Sputnik France: Comment le vivent les Syriens que vous rencontrez et que vous aidez à Damas?

SOS Chrétiens d'Orient: «Un syrien me disait: "les médias occidentaux, en passant sous silence ce que nous vivons, nous tuent une deuxième fois!"

C'est un message qui est véhiculé parmi les chrétiens, ils en parlent énormément. Par exemple, une fois que j'annonce que je suis française, les Syriens me parlent immédiatement des médias. "Pourquoi les médias en France ne disent-ils pas ce que l'on vit?"
Je leur réponds que je prends des photos, des témoignages, et que j'essaye aussi d'en parler, mais je ne suis pas journaliste, je travaille dans une ONG, donc je n'ai pas vraiment non plus cette vocation-là.
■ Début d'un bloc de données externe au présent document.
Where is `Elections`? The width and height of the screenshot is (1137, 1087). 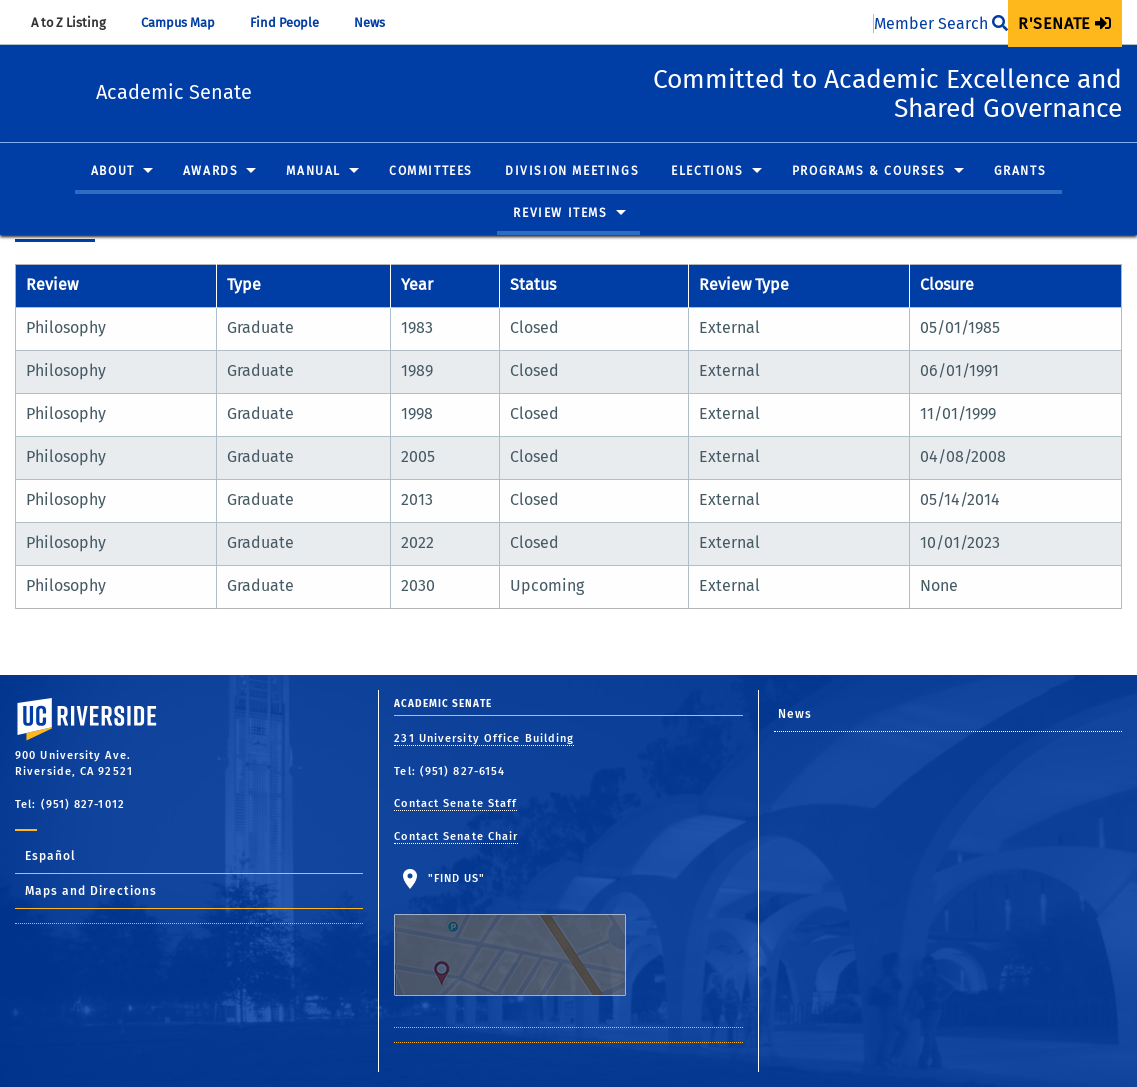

C'est vraiment quelque chose qui les touche beaucoup.
Ils me demandent encore: "Est-ce que les enfants qui meurent à Damas sont moins importants que ceux qui meurent dans la Ghouta?"
Pour eux, c'est assez violent. Et particulièrement de la part de la France, parce qu'il y a quand même un lien entre la Syrie et la France qu'on a peut-être un peu oublié en France, alors que les Syriens et notamment les chrétiens de Syrie, eux, ne l'ont pas oublié. Ils suivent énormément les médias français, ils suivent beaucoup ce qu'il se dit en France et ils se sentent finalement assez abandonnés par les politiques et par les médias français.
Et c'est notre présence ici, la présence de SOS Chrétiens d'Orient, qui leur permet de renouer ce lien affectif qu'ils ont avec la France.»